Im Verwaltungsausschuss sollte seitdem regelmäßig über den Stand der Dinge informiert werden. Aber das scheint aus der Sicht von Stadtrat Thomas Köhler immer noch nicht zu passieren.Aber gut standen die Dinge 2018 überhaupt nicht, auch wenn die Verwaltung selbst nach eigener Auskunft „weitestgehend auf sachgrundlose Befristungen“ verzichtet.

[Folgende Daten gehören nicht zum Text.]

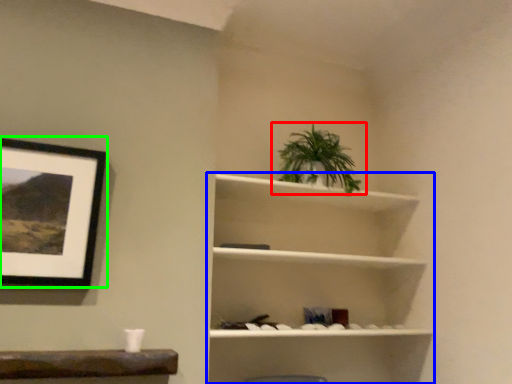 Question: Which is nearer to the houseplant (highlighted by a red box)? shelf (highlighted by a blue box) or picture frame (highlighted by a green box).

Choices:
 (A) shelf
 (B) picture frame

Answer: (A)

Warum eine sechsmonatige Probezeit in Leipziger Kommunalbetrieben nicht ausreichen sollte, begründete das OBM-Büro 2018 so: „Sowohl die Unternehmen als auch die Mitarbeiter sollen beidseitig ausreichend Gelegenheit haben, fachliche Qualifikationen und Arbeitsweisen sowie Unternehmensphilosophien, Arbeitsaufgaben und Arbeitsabläufe kennenzulernen. Hier kann eine Evaluierung nach sechs Monaten zu Fehleinschätzungen und somit zu Folgekosten durch Neubesetzungen von Stellen führen.“
Was sind das für Unternehmen, die nach sechs Monaten die Fähigkeiten ihrer neuen Mitarbeiter/-innen nicht einschätzen können?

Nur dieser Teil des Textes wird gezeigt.